Elixir of Life said...

It's interesting reading Riley-Smith when he argues that crusading was a true physical aspect in literally following God. As acknowledged, that idea of participating in crusading was an essential element within the Medieval society and that by not participating, this suggested that one did not love God and could not be ensured salvation. Frances's question regarding violence, to me, seems that the violence of the crusades could almost be excused as its context was a holy and spiritual purpose?

Anonymous said...

Given the nature of the Crusades, the motive of ‘Love for God’ seems yet another contradiction to the ideology of Christianity and thus the message preached by Christ himself.

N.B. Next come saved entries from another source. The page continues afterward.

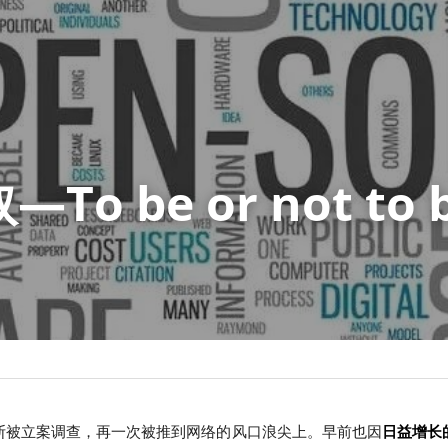
To be or not to 
断被立案调查，再一次被推到网络的风口浪尖上。早前也因
日益增长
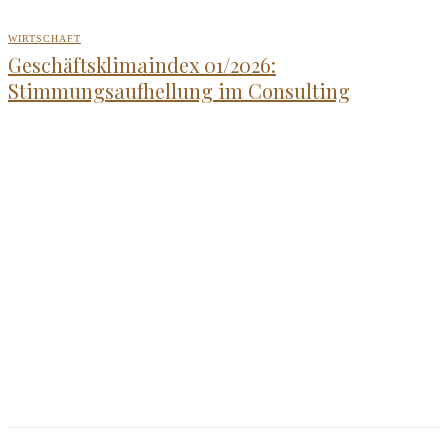
WIRTSCHAFT
Geschäftsklimaindex 01/2026:
Stimmungsaufhellung im Consulting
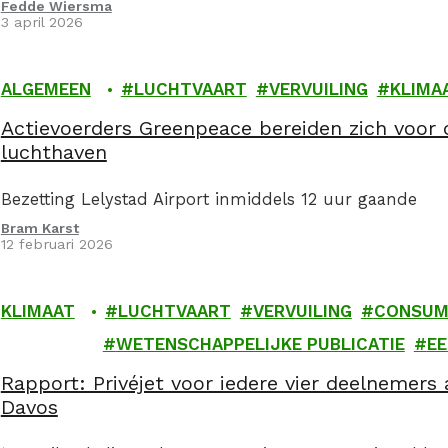
Fedde Wiersma
3 april 2026
ALGEMEEN
LUCHTVAART
VERVUILING
KLIMA
Actievoerders Greenpeace bereiden zich voor
luchthaven
Bezetting Lelystad Airport inmiddels 12 uur gaande
Bram Karst
12 februari 2026
KLIMAAT
LUCHTVAART
VERVUILING
CONSUM
WETENSCHAPPELIJKE PUBLICATIE
EE
Rapport: Privéjet voor iedere vier deelnemer
Davos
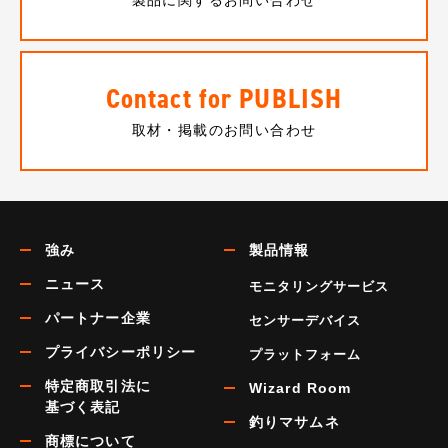
Contact for PUBLISH
取材・掲載のお問い合わせ
強み
製品情報
ニュース
モニタリングサービス
パートナー企業
センサーデバイス
プライバシーポリシー
プラットフォーム
特定商取引法に
Wizard Room
基づく表記
釣りマサムネ
商標について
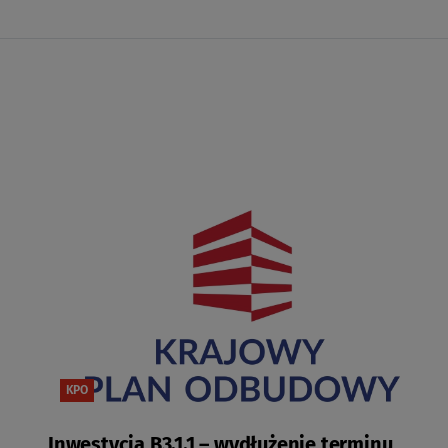
KPO
Inwestycja B3.1.1 – wydłużenie terminu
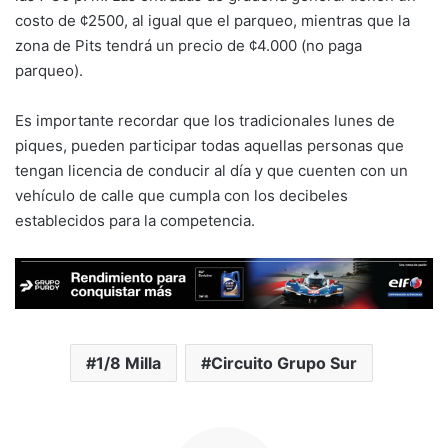
costo de ¢2500, al igual que el parqueo, mientras que la
zona de Pits tendrá un precio de ¢4.000 (no paga
parqueo).
Es importante recordar que los tradicionales lunes de
piques, pueden participar todas aquellas personas que
tengan licencia de conducir al día y que cuenten con un
vehículo de calle que cumpla con los decibeles
establecidos para la competencia.
1/8 Milla
Circuito Grupo Sur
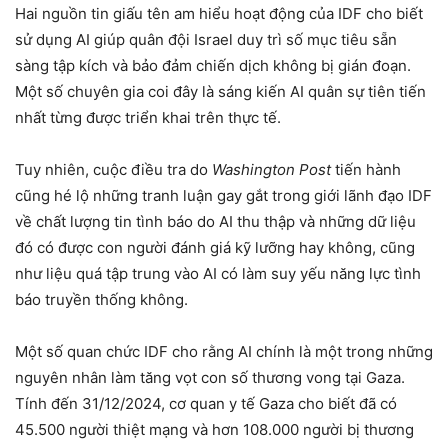
Hai nguồn tin giấu tên am hiểu hoạt động của IDF cho biết
sử dụng AI giúp quân đội Israel duy trì số mục tiêu sẵn
sàng tập kích và bảo đảm chiến dịch không bị gián đoạn.
Một số chuyên gia coi đây là sáng kiến AI quân sự tiên tiến
nhất từng được triển khai trên thực tế.
Tuy nhiên, cuộc điều tra do
Washington Post
tiến hành
cũng hé lộ những tranh luận gay gắt trong giới lãnh đạo IDF
về chất lượng tin tình báo do AI thu thập và những dữ liệu
đó có được con người đánh giá kỹ lưỡng hay không, cũng
như liệu quá tập trung vào AI có làm suy yếu năng lực tình
báo truyền thống không.
Một số quan chức IDF cho rằng AI chính là một trong những
nguyên nhân làm tăng vọt con số thương vong tại Gaza.
Tính đến 31/12/2024, cơ quan y tế Gaza cho biết đã có
45.500 người thiệt mạng và hơn 108.000 người bị thương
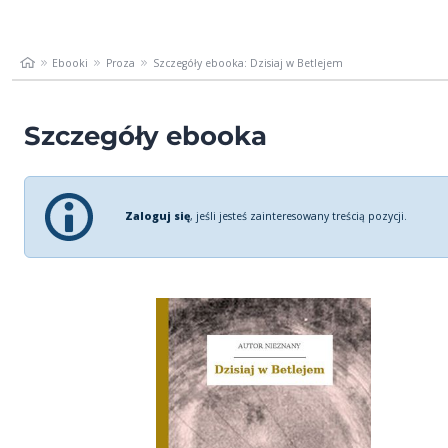
Ebooki
Proza
Szczegóły ebooka: Dzisiaj w Betlejem
Szczegóły ebooka
Zaloguj się
, jeśli jesteś zainteresowany treścią pozycji.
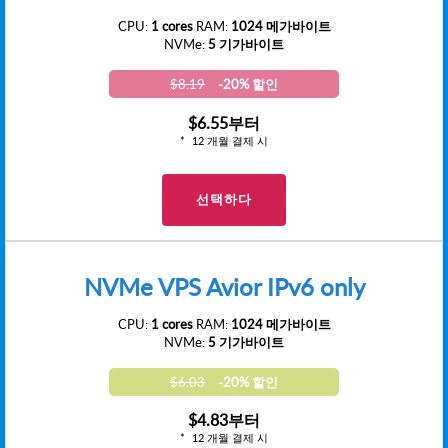
CPU:
1 cores
RAM:
1024 메가바이트
NVMe:
5 기가바이트
$8.19
-20% 할인
$6.55
부터
12 개월 결제 시
선택하다
NVMe VPS Avior IPv6 only
CPU:
1 cores
RAM:
1024 메가바이트
NVMe:
5 기가바이트
$6.03
-20% 할인
$4.83
부터
12 개월 결제 시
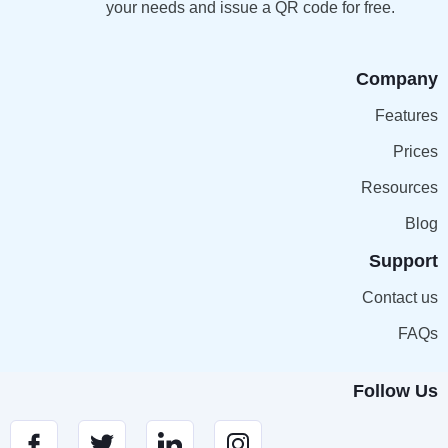
your needs and issue a QR code for free.
Company
Features
Prices
Resources
Blog
Support
Contact us
FAQs
Follow Us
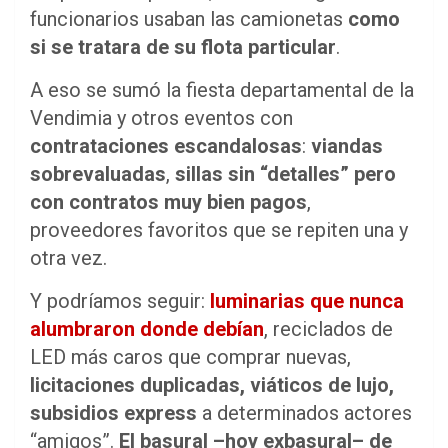
funcionarios usaban las camionetas
como
si se tratara de su flota particular
.
A eso se sumó la fiesta departamental de la
Vendimia y otros eventos con
contrataciones escandalosas
:
viandas
sobrevaluadas
,
sillas sin “detalles” pero
con contratos muy bien pagos
,
proveedores favoritos que se repiten una y
otra vez.
Y podríamos seguir:
luminarias que nunca
alumbraron donde debían
, reciclados de
LED más caros que comprar nuevas,
licitaciones duplicadas, viáticos de lujo,
subsidios express
a determinados actores
“amigos”.
El basural –hoy exbasural– de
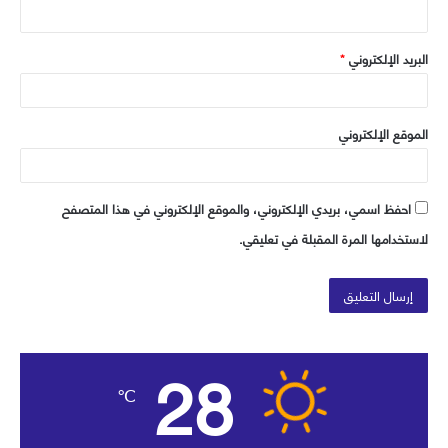
البريد الإلكتروني
*
الموقع الإلكتروني
احفظ اسمي، بريدي الإلكتروني، والموقع الإلكتروني في هذا المتصفح
لاستخدامها المرة المقبلة في تعليقي.
28
℃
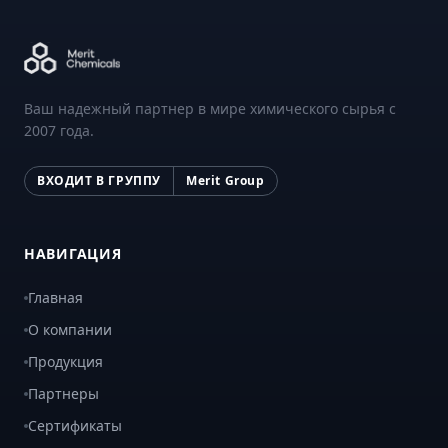
Ваш надежный партнер в мире химического сырья с
2007 года.
ВХОДИТ В ГРУППУ
Merit Group
НАВИГАЦИЯ
Главная
О компании
Продукция
Партнеры
Сертификаты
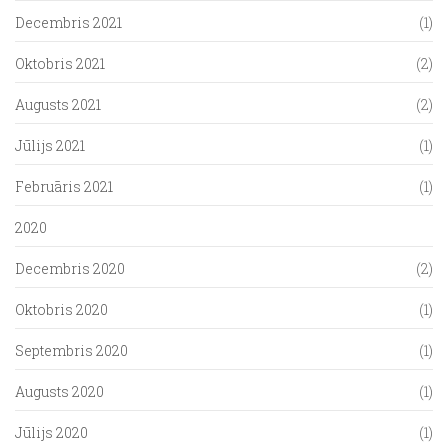
Decembris 2021
(1)
Oktobris 2021
(2)
Augusts 2021
(2)
Jūlijs 2021
(1)
Februāris 2021
(1)
2020
Decembris 2020
(2)
Oktobris 2020
(1)
Septembris 2020
(1)
Augusts 2020
(1)
Jūlijs 2020
(1)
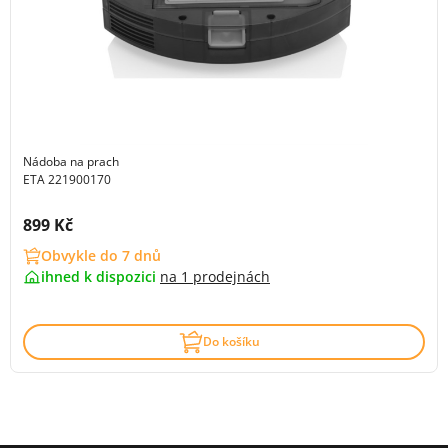
Nádoba na prach
ETA 221900170
Cena s DPH:
899 Kč
Obvykle do 7 dnů
ihned k dispozici
na
1 prodejnách
Do košíku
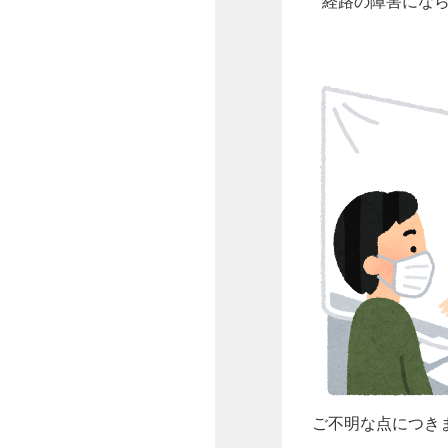
経路の障害にな
ご不明な点につき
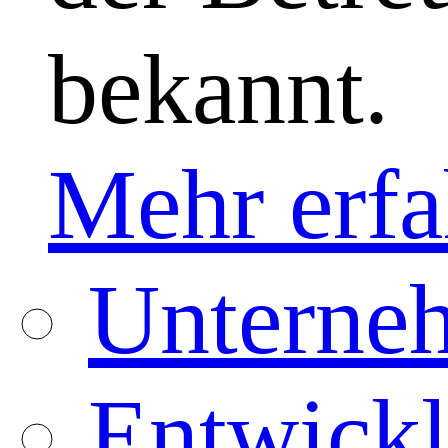
bekannt.
Mehr erfa
Unterneh
Entwickl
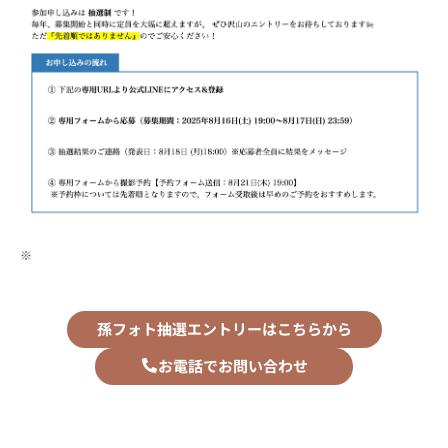
※
孫フォト抽選エントリーはこちらから
お電話でお問い合わせ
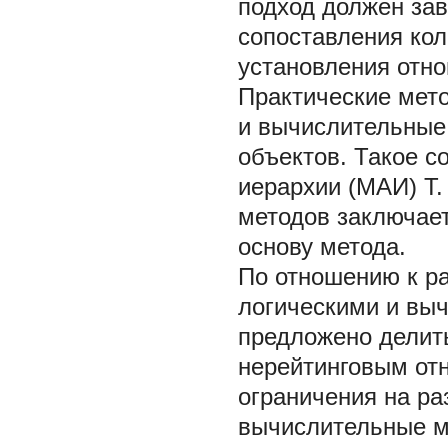
подход должен за
сопоставления ко
установления отн
Практические мето
и вычислительные
объектов. Такое с
иерархии (МАИ) Т.
методов заключает
основу метода.
По отношению к р
логическими и выч
предложено делить
нерейтинговым от
ограничения на ра
вычислительные м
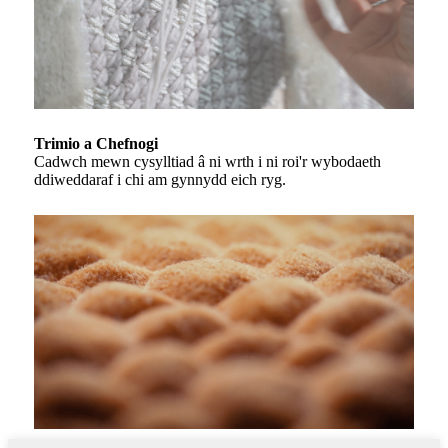
Trimio a Chefnogi
Cadwch mewn cysylltiad â ni wrth i ni roi'r wybodaeth
ddiweddaraf i chi am gynnydd eich ryg.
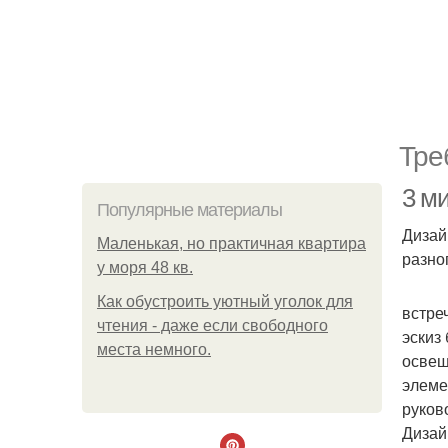
Тре
3 м
Популярные материалы
Дизай
Маленькая, но практичная квартира
разно
у моря 48 кв.
Как обустроить уютный уголок для
встре
чтения - даже если свободного
эскиз
места немного.
освещ
элеме
руков
Дизай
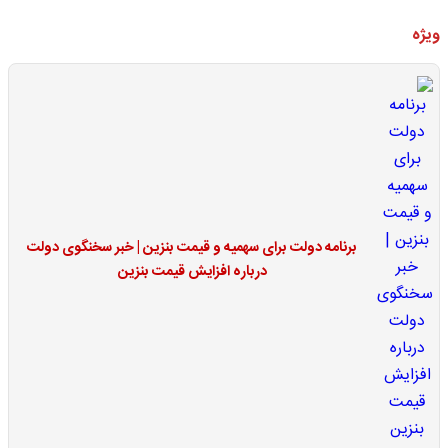
ویژه
برنامه دولت برای سهمیه و قیمت بنزین | خبر سخنگوی دولت
درباره افزایش قیمت بنزین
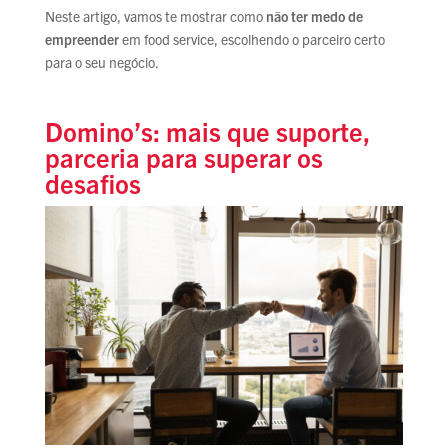
Neste artigo, vamos te mostrar como
não ter medo de
empreender
em food service, escolhendo o parceiro certo
para o seu negócio.
Domino’s: mais que suporte,
parceria para superar os
desafios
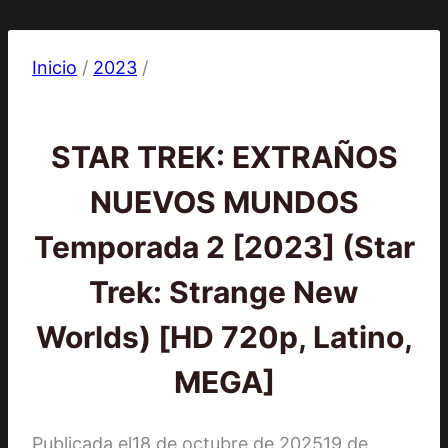
Inicio
/
2023
/
2023
|
Series
STAR TREK: EXTRAÑOS
NUEVOS MUNDOS
Temporada 2 [2023] (Star
Trek: Strange New
Worlds) [HD 720p, Latino,
MEGA]
Publicada el
18 de octubre de 2025
19 de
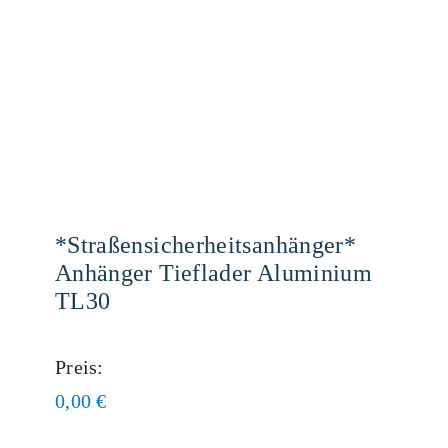
*Straßensicherheitsanhänger*
Anhänger Tieflader Aluminium
TL30
Preis:
0,00
€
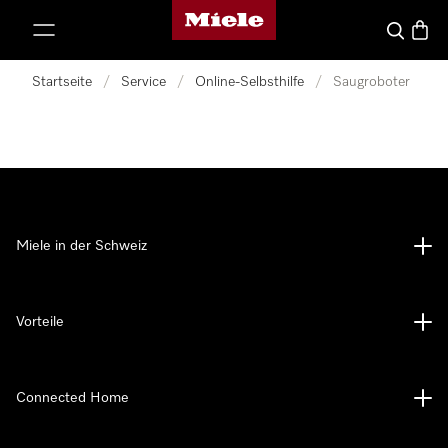
Miele-Homepage
nhalt springen
Suche
Waren
Startseite
/
Service
/
Online-Selbsthilfe
/
Saugroboter
Miele in der Schweiz
Vorteile
Connected Home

As mentioned above, the Crusades, although fighting against antichristian groups, seemed to be more of a political device - employed for territorial expansion and unification as opposed to ‘love for God’. It does appear that the ‘fighting for God’ concept was an ideal disseminated by the Church, as a justification for alternative purposes.

Catherine said...

I thought that Frances' question at the end of her post was really thought provoking. It seems to me that, given how many people were involved in the crusades over such as long period of time, it would be natural for there to be a combination of justifications for the crusades. Given the religious nature of the time, there probably were people who took part because of genuine faith, others like the Venetians for baser gains, and xenophobia both of the Greek Christians and the Muslims amongst others. I think for such a big undertaking, there is probably not going to be one motivation but rather a combination.

Michelle said...

Following on from what Catherine said, I think that there were definitely multiple motivations/justifications when looking at reasons for the crusades. I think that because religion was so important to the lives of so many people at this time, that the leaders took advantage of this. I'm sure they did honesty believe they were fulfilling God's wishes and the gospels, but I think they also creating an 'religious umbrella' which covered up other ulterior motivations, such as hatred of the Muslims.

BecOlle123 said...

I find what Michelle commented to be interesting - how the lords and leaders promoted the religious aspects of the Crusades to as to manipulate the lower people's reliance on religion. I would just add that maybe the lords were also so dependent on religion that they may have come to believe the statements of Luke's gospel with the propaganda of the Church officials.
As landlocked lords, it is perhaps likely that not many of the Anglo lords and knights had come into contact with too many of the "infidels" and so to "love thy neighbour" was literally to love their neighbours - those in their immediate vicinity.